Work item
Beneath this line are the data; copy exactly the part of them that opens with the line containing "Thieves, Matt Berninger" and closes with the line containing "Καραγιαννάκη - Μιχάλογλου, Παντελή", and only that part.
═════ Records for this exercise
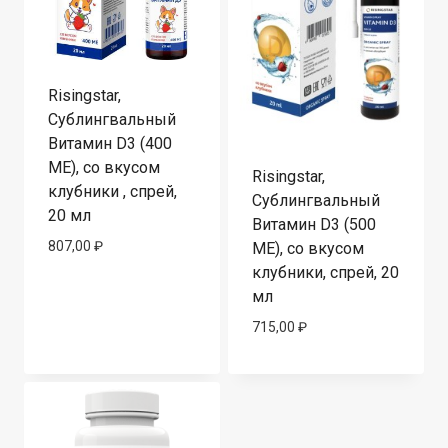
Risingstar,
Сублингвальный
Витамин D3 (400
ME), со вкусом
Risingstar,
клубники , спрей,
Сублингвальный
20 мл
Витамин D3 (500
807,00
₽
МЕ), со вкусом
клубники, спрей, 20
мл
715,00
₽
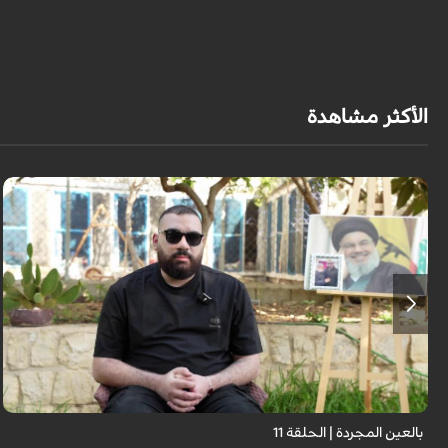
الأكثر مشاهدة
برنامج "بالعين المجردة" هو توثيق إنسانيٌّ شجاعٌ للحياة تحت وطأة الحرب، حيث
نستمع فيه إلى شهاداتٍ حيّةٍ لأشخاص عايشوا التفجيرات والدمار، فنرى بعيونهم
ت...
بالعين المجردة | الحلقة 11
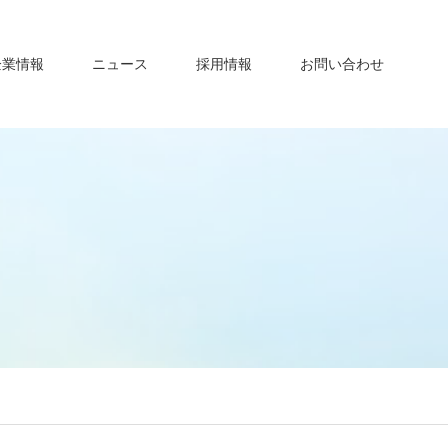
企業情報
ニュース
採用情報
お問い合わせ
══════════
═════ Records for this exercise
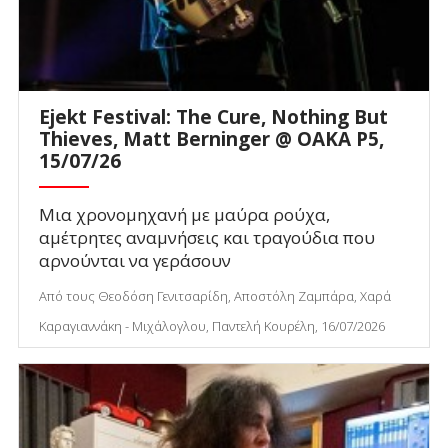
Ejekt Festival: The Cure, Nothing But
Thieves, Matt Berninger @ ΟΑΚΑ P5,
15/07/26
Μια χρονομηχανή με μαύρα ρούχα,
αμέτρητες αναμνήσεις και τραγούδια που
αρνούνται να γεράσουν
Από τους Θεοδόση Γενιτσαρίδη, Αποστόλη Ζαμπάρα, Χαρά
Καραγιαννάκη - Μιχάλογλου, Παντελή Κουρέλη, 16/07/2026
══════════
Result for this exercise
Thieves, Matt Berninger @ ΟΑΚΑ P5,
15/07/26
Μια χρονομηχανή με μαύρα ρούχα,
αμέτρητες αναμνήσεις και τραγούδια που
αρνούνται να γεράσουν
Από τους Θεοδόση Γενιτσαρίδη, Αποστόλη Ζαμπάρα, Χαρά
Καραγιαννάκη - Μιχάλογλου, Παντελή Κουρέλη, 16/07/2026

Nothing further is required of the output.